To read more about uploading documents on Everlaw, please refer to the articles in our Uploads section.
Table of Contents
Everlaw has a cloud-processing system that automatically processes and ingests native files into the platform. Documents processed on Everlaw will go through de-NISTing, deduping, OCR, AV transcription, and language detection, as appropriate. Additionally, Everlaw will generate text, metadata, and PDFs (if requested) for your native data.
A native upload can contain one file, or multiple files. For more information about preparing your files for upload, please see this article.
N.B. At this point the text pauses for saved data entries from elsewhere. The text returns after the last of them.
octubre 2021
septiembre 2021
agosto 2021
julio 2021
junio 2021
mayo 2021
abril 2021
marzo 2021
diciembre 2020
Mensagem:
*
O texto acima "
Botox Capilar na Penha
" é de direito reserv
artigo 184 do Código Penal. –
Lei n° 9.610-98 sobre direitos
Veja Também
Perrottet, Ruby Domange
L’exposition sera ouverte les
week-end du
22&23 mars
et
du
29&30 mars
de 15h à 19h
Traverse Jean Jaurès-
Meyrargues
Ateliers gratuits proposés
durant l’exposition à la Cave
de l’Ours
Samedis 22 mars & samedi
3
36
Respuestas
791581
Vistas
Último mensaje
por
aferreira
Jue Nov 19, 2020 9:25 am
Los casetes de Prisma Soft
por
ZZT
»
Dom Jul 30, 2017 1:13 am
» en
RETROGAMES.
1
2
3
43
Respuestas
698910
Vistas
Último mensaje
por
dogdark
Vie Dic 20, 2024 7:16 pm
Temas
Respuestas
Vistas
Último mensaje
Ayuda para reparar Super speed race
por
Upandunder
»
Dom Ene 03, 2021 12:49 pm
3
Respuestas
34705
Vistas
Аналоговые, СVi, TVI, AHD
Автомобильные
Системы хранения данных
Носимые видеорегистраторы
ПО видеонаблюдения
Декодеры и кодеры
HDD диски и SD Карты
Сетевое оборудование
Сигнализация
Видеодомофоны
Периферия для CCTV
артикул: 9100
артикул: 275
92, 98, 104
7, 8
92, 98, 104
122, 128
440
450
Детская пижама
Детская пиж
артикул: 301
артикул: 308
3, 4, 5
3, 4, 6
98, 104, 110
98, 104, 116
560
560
Creating a native data upload
- Click the Data Transfer icon of the navigation bar
- Select “Uploads” from the dropdown menu
- Select “+ New Upload” on the left-hand sidebar
- Select "Native" as your type of upload
- Click "Start upload"
Here, you can add the data you want to upload. Drag and drop files into the box, or click "Browse" to select files from anywhere on your computer. Please see this article for information on how to prepare your files.Return to table of contents
Uploading via cloud-based apps
At the bottom of the screen, you will see options to upload via popular cloud based storage apps. You can upload directly from the following apps:
- Google Drive
- Google Vault
- You can also upload exported Google Vault files
You can also collect from the following cloud applications:
Once you select an app, you will be asked to log in via a separate dialog box. If you do not see this dialog box, check your pop-up settings. After logging in, you will be able to select your files directly from the app's platform. Once you hit "enter" or "submit" within that app, you will be taken to the next step in the upload process.
Uploading via direct link
Direct links are urls that point straight to a file without any password protection. Essentially, if you paste a url into your browser, and your browser starts downloading a file instead of loading a webpage, you have a direct link. You can convert a Google Drive link into a direct link by amending it:
- Google Drive link: https://drive.google.com/file/d/FILE_ID (FILE_ID is the hash automatically inserted to link you to the document)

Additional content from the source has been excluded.